Green certificates are a tradable commodity proving that certain electricity is generated using renewable energy sources (RES).
They may have guaranteed minimum prices.
The certificates can be traded separately from the energy produced.
Other three main types of RES support schemes in place in the European Union are:
- Feed-in-Premium (FIP), and
- Investment grants.
Pursuant to the CEER Report, Key support elements of RES in Europe: moving towards market integration (C15-SDE-49-03) of 26 January 2016 (p. 8, 23, 24) quota systems or certificate schemes introduce a market mechanism for setting the value of RES support.
While RES targets and penalties are set administratively, they leave certificate markets to settle the premium awarded on top of energy market prices.
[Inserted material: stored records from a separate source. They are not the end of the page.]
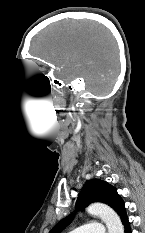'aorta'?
<instances>
[{
	"mask_svg": "<svg viewBox=\"0 0 145 233\" xmlns=\"http://www.w3.org/2000/svg\"><path fill=\"white\" fill-rule=\"evenodd\" d=\"M87 213L99 216L106 224L108 233H124V227L119 216L105 204L93 203L87 208Z\"/></svg>",
	"mask_w": 145,
	"mask_h": 233,
	"instance_id": "1",
	"label": "aorta"
}]
</instances>
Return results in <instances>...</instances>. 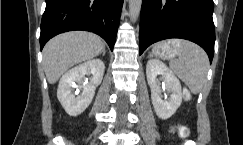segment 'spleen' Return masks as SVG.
<instances>
[{
  "label": "spleen",
  "mask_w": 243,
  "mask_h": 145,
  "mask_svg": "<svg viewBox=\"0 0 243 145\" xmlns=\"http://www.w3.org/2000/svg\"><path fill=\"white\" fill-rule=\"evenodd\" d=\"M179 48L178 59L170 61L171 70L189 87L192 93L201 91L209 68L205 51L189 41L172 40Z\"/></svg>",
  "instance_id": "obj_1"
}]
</instances>
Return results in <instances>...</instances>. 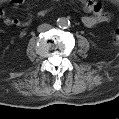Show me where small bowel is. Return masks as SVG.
<instances>
[{
  "instance_id": "c3829d8e",
  "label": "small bowel",
  "mask_w": 119,
  "mask_h": 119,
  "mask_svg": "<svg viewBox=\"0 0 119 119\" xmlns=\"http://www.w3.org/2000/svg\"><path fill=\"white\" fill-rule=\"evenodd\" d=\"M12 4L20 5L23 3L22 0H12ZM81 5L87 12H90V15L84 16L82 18V23L88 28H93L99 24L106 23L110 20V15L103 9L102 5L93 0L81 1ZM97 6V9L95 7ZM0 17L6 25H25L26 21H22L18 18L11 17L6 15L4 12L0 13Z\"/></svg>"
}]
</instances>
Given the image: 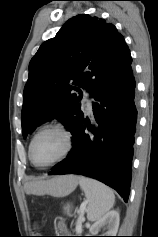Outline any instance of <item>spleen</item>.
Segmentation results:
<instances>
[{
  "label": "spleen",
  "instance_id": "3e777b00",
  "mask_svg": "<svg viewBox=\"0 0 158 237\" xmlns=\"http://www.w3.org/2000/svg\"><path fill=\"white\" fill-rule=\"evenodd\" d=\"M79 184L88 200L87 219L91 222L101 219L114 205L113 191L105 184L83 176Z\"/></svg>",
  "mask_w": 158,
  "mask_h": 237
}]
</instances>
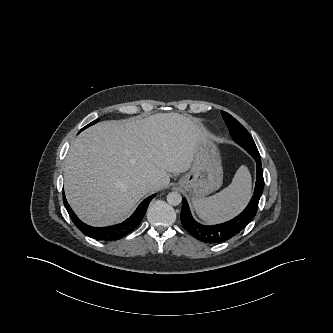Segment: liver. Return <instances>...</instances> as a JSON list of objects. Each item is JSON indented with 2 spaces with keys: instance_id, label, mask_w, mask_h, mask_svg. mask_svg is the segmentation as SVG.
Masks as SVG:
<instances>
[{
  "instance_id": "liver-1",
  "label": "liver",
  "mask_w": 333,
  "mask_h": 333,
  "mask_svg": "<svg viewBox=\"0 0 333 333\" xmlns=\"http://www.w3.org/2000/svg\"><path fill=\"white\" fill-rule=\"evenodd\" d=\"M206 138L200 124L178 113L99 122L70 146L64 168L66 198L91 226L118 223L146 194L169 184L168 172L188 171ZM150 180L156 183L150 186Z\"/></svg>"
}]
</instances>
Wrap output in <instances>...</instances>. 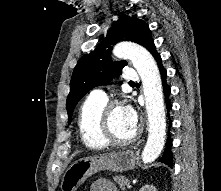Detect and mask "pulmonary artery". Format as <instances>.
<instances>
[{"mask_svg": "<svg viewBox=\"0 0 221 191\" xmlns=\"http://www.w3.org/2000/svg\"><path fill=\"white\" fill-rule=\"evenodd\" d=\"M124 78L126 81L134 82L139 79L138 73L132 69H127L124 71ZM90 96L96 99L107 100V96L102 90H94Z\"/></svg>", "mask_w": 221, "mask_h": 191, "instance_id": "e3ab8cb5", "label": "pulmonary artery"}]
</instances>
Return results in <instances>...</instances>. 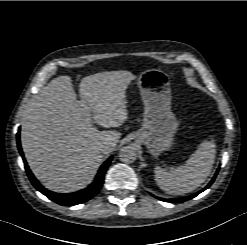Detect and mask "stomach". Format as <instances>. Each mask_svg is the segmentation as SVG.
Listing matches in <instances>:
<instances>
[{"label": "stomach", "mask_w": 247, "mask_h": 245, "mask_svg": "<svg viewBox=\"0 0 247 245\" xmlns=\"http://www.w3.org/2000/svg\"><path fill=\"white\" fill-rule=\"evenodd\" d=\"M137 84L144 104V118L135 138L146 145L151 155L158 156L170 149L178 129L171 110L169 76L160 69L151 68L139 75Z\"/></svg>", "instance_id": "stomach-1"}]
</instances>
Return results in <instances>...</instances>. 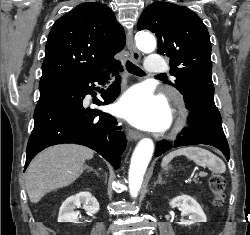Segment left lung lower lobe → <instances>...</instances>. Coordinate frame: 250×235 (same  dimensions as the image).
I'll use <instances>...</instances> for the list:
<instances>
[{
    "label": "left lung lower lobe",
    "instance_id": "left-lung-lower-lobe-1",
    "mask_svg": "<svg viewBox=\"0 0 250 235\" xmlns=\"http://www.w3.org/2000/svg\"><path fill=\"white\" fill-rule=\"evenodd\" d=\"M182 94L190 111L189 126L184 130L183 137L174 144L158 142L155 156L158 157L173 147L207 144L221 150L229 161V146L222 128L220 112L214 103L213 84L192 86Z\"/></svg>",
    "mask_w": 250,
    "mask_h": 235
}]
</instances>
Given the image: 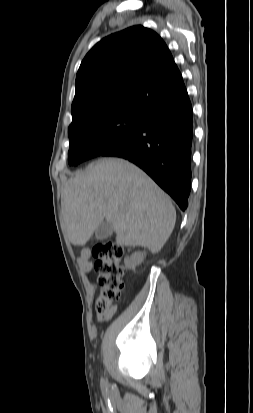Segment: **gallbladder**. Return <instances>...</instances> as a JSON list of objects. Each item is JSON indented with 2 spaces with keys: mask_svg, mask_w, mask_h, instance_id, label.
<instances>
[{
  "mask_svg": "<svg viewBox=\"0 0 253 413\" xmlns=\"http://www.w3.org/2000/svg\"><path fill=\"white\" fill-rule=\"evenodd\" d=\"M113 233V226L107 221L101 222L98 228L95 231V238L97 240H104L110 237Z\"/></svg>",
  "mask_w": 253,
  "mask_h": 413,
  "instance_id": "1",
  "label": "gallbladder"
}]
</instances>
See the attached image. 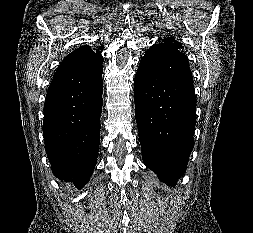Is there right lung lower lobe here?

They expose producers to market risks including balancing responsibilities and market price.
A green certificate scheme is a support mechanism designed to provide specific RES technologies with an additional income to the market revenue by selling previously awarded certificates to an obliged party.
It is a volume-driven support mechanism with a particular renewable target, usually set as a RES-share in final consumption or explicitly in volume of produced electricity.
Currently six EU Member States and Norway have introduced such a RES support mechanism.
However, in Italy, UK, and Poland, quota systems are now being replaced by other types of support schemes, notably Feed-in Premium (FIP).
Within the scheme, market participants (typically suppliers and producers or grid operators) are given a statutory duty to annually buy and cancel electricity certificates.
The number of certificates that one is obliged to buy corresponds to the value of the mandatory renewable quota established for the current year, multiplied by the quantity of electricity (expressed in MWh) supplied annually to the final consumers.
This will create a demand for certificates.
Producers that receive certificates will earn an income from selling certificates, in addition to the income they receive from the sale of electricity.
This is intended to make it profitable for investors to invest in new electricity generation from renewable energy sources.
An electricity certificate system is a market-based support mechanism.
Different variations of electricity certificate schemes exist.
Most countries opted for an electricity certificate scheme national in scope whilst Norway and Sweden have a common certificate system in place.
Design options for green certificate schemes
The design of a quota system may vary depending on the overall objective of the system.
Common to all quota systems is that the level of support is determined by demand and supply.
Some EU Member States also apply hybrid systems, e.g. a quota with minimum prices.
Certificate prices are determined by the interplay of demand and supply for certificates.
Eligibility of certificates
Quota schemes can in principle be designed to be technology neutral or technology specific.
In a technology neutral setting, each RES technology covered by the scheme would be awarded the same amount of certificates per MWh generated and as such receive the same support level regardless of technology costs.
Under this scheme, the most cost efficient plants would be realised first.
In terms of design, this is the most straightforward approach requiring only defining the scope of RES technologies to be endowed with certificates.
More complex in terms of design are technology specific quota schemes.
By setting different multiplier for the volume of certificates awarded for each MWh produced depending on the generation technology, MS can ensure that a variety of technologies is supported within the quota scheme, e.g. by issuing immature technologies a higher number of certificates for each MWh produced compared to more mature technologies.
However, in practice an enduring volume weighted approach is made particularly difficult by the changing landscape of technological advancements and efficiency improvements in a number of RES technologies.
A RES power plant receives electricity certificates for a specific period of time (number of years can vary).
Buyers of certificates
The number of buyers of certificates may also differ from system to system.
Some countries have chosen to link the obligation to purchase certificates to the electricity suppliers.
Other countries have chosen to link the obligation to purchase certificates to grid operators.
In order to ensure a demand for certificates there must be a penalty mechanism in place when not meeting the legally required number of certificates each year.
In other words, the cost of failing to meet the legal obligation to purchase certificates must be higher than the market price for certificates.
Most countries have an administratively set rule on how to determine the level of penalty. It is usually either set annually or as a fixed price level.
Similar to a tendering scheme, the level of penalty needs to be well designed to exercise the right amount of pressure to ensure compliance.